SAMSUN – İstanbul Sözleşmesi’nden çekilme kararına tepki gösteren Samsun Kadın Dayanışması üyeleri, alınan kararla erkeklerin cesaretlendirildiğini söyledi.
Samsun Kadın Dayanışması, Cumhurbaşkanlığı kararnamesi ile İstanbul Sözleşmesi’nin feshedilmesine ilişkin Atakum ilçesinde bulunan eski Vergi Dairesi önünde basın açıklaması gerçekleştirdi. “İstanbul Sözleşmesi’nden vazgeçmiyoruz” pankartının açıldığı açıklamaya çok sayıda kadın katıldı.
Açıklamayı Samsun Kadın Dayanışması adına Şafak Aydın okudu.
‘FITRATLARINDA VAR’
Kadına karşı önlem geliştirmekle sorumlu olan siyasal iktidarın, siyasal İslamcılığı düstur edinerek cinsiyet eşitsizliğini geliştirdiğini belirten Aydın, “Kadın erkek eşitsizliğini açıkça fıtrata bağlıyor, kadını yalnızca aileyle, evle, kocayla, annelikle tanımlıyor.
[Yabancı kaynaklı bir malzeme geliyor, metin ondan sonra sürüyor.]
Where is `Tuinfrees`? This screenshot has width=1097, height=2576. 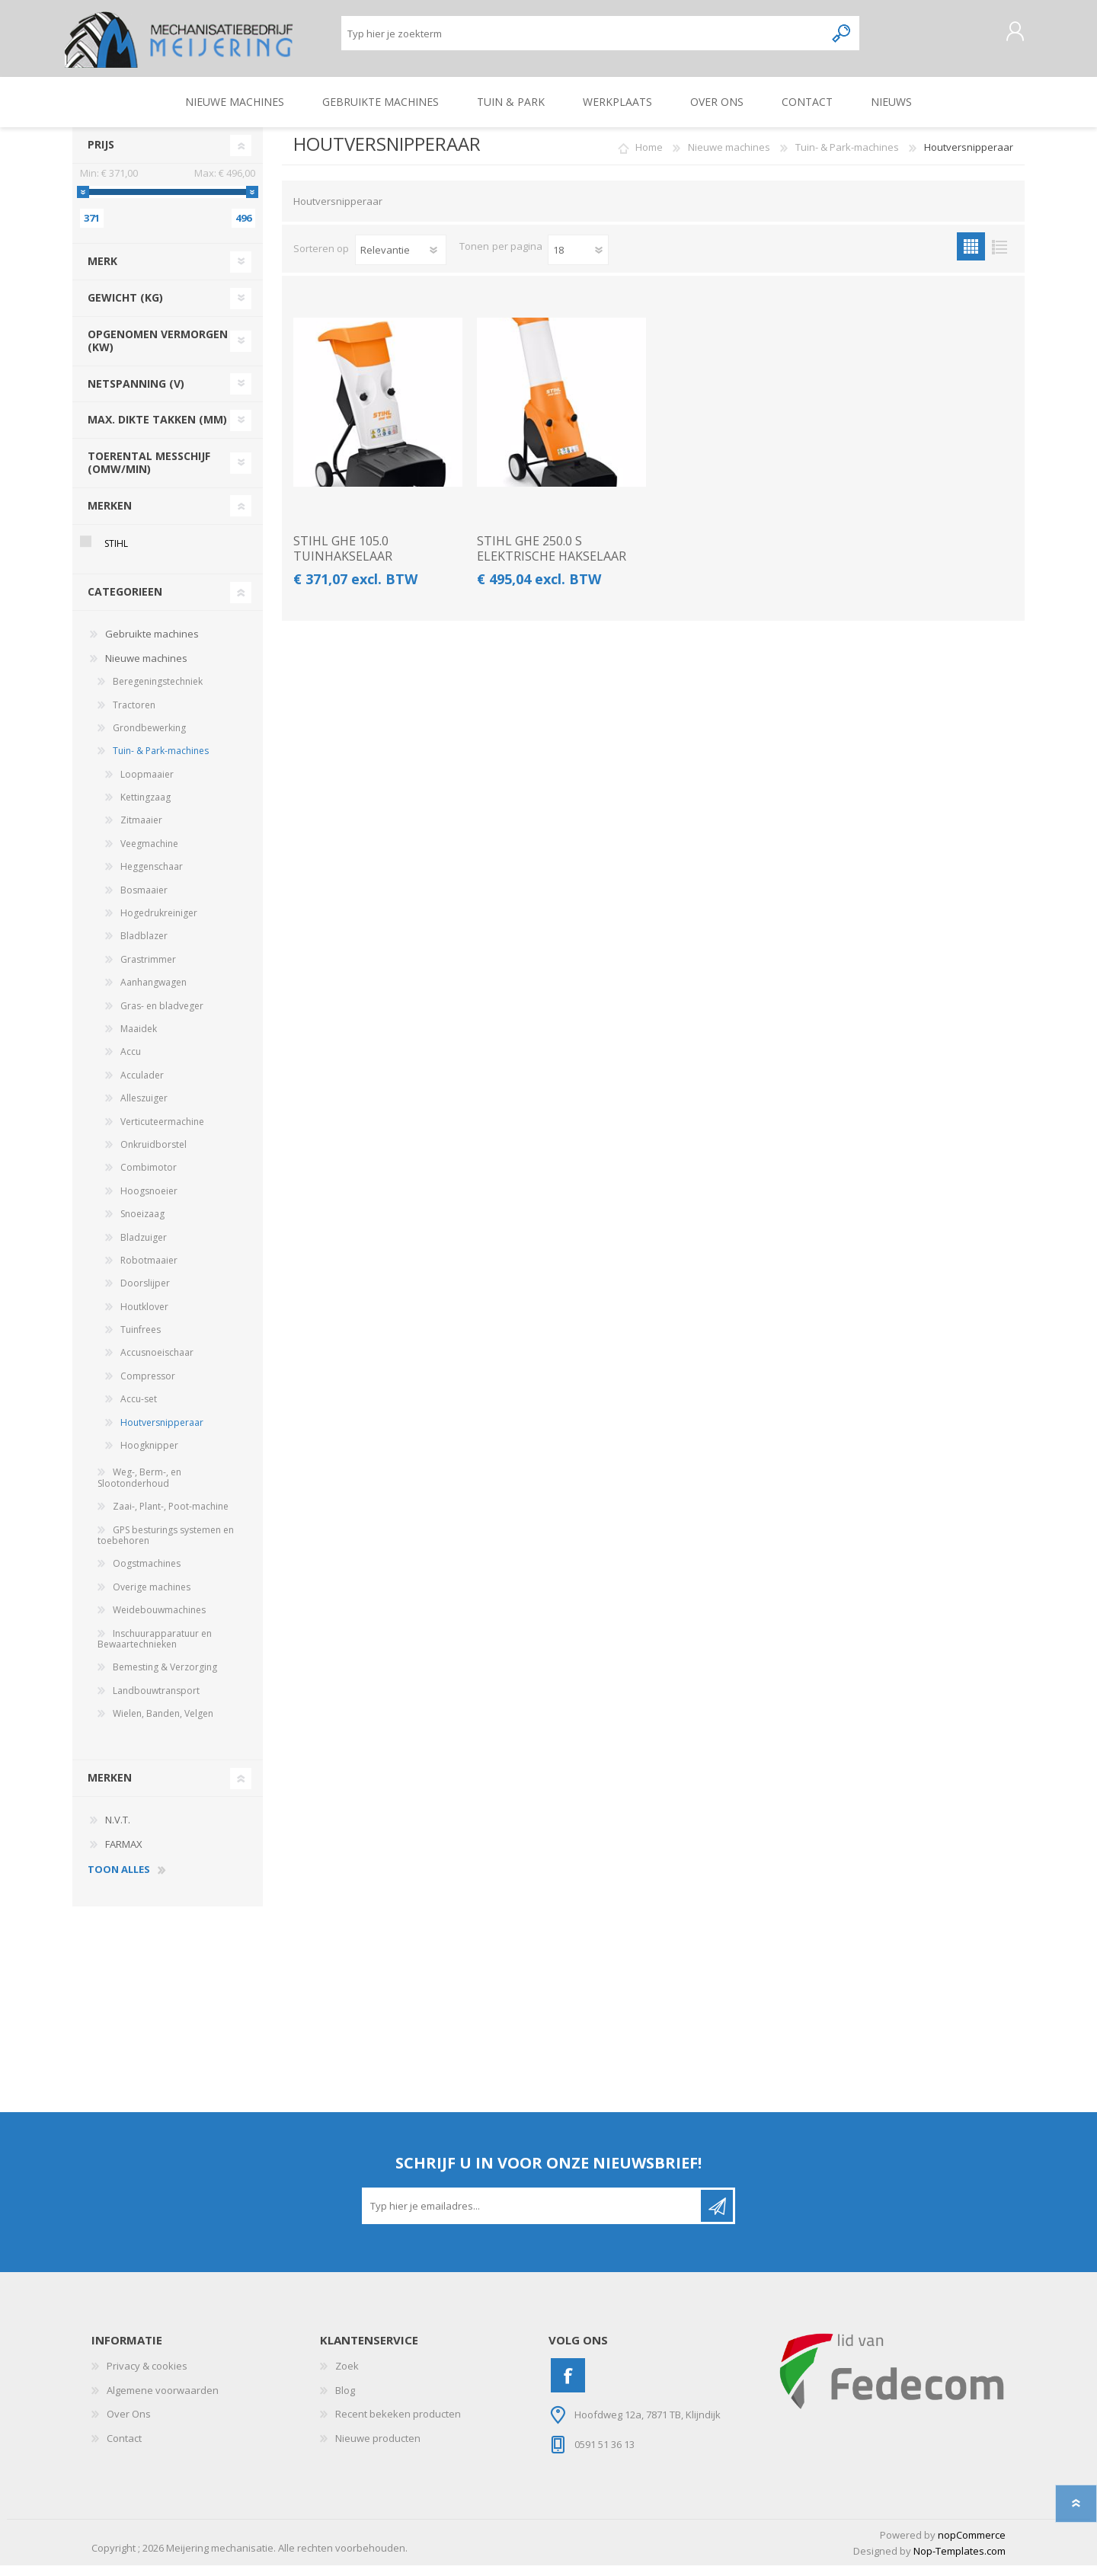 Tuinfrees is located at coordinates (140, 1340).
Militarizm ve ekonomik kriz gibi etkenlerin de kadına yönelik erkek şiddetinin artmasında etkisi büyük oluyor. Şiddetin failleri ya cezasız kalıyor ya da kısa sürede serbest bırakılıyorken, şiddete uğrayan kadınlar ise suçlanıyor ve itibarsızlaştırılıyor. Erkekler açıkça cesaretlendiriliyor” dedi.
‘KADINLARA BASKILAR ARTTI’
Kayyım atanan belediyelerde kadınlar için açılan kurumların kapatıldığını söyleyen Aydın, sığınma isteyen kadınların kişisel bilgilerinin üçüncü kişilerle paylaşıldığını ifade etti. Bunun yanı sıra eşitlik, özgürlük ve şiddete karşı mücadele yürüten kadınlara baskıların arttığını dile getiren Aydın, “Eğer kadın mücadelesi, kadın kazanımları ve İstanbul Sözleşmesi olmasaydı, şüphesiz ki; yukarıda yalnızca bir kısmını ele alabildiğimiz tablonun vahşeti çok daha büyük olacaktı” diye konuştu.
MÜLTECİLERE DESTEK
Denizli'de İranlı 4 mültecinin "İstanbul Sözleşmesi'nden vazgeçmiyoruz" eylemine katıldıkları gerekçesiyle gözaltına alındığını da hatırlatan Aydın, iktidarın kadın düşmanı politikalarının bir yansımasını da mülteci düşmanlığında gördüklerini kaydetti. Mülteciler hakkında verilen sınır dışı kararının iptal edilmesini isteyen Aydın, şunları söyledi: “Hiç kimsenin sınıf, din, etnisite, dil, cinsiyet, cinsiyet kimliği, cinsel yönelim nedeniyle ayrımcılığa, ötekileştirmeye maruz kalmadığı; evde, ailede, sokakta, işyerlerinde, sendikalarda, yani yaşamın her alanında eşit, özgür ve şiddetsiz bir yaşamı savunuyoruz."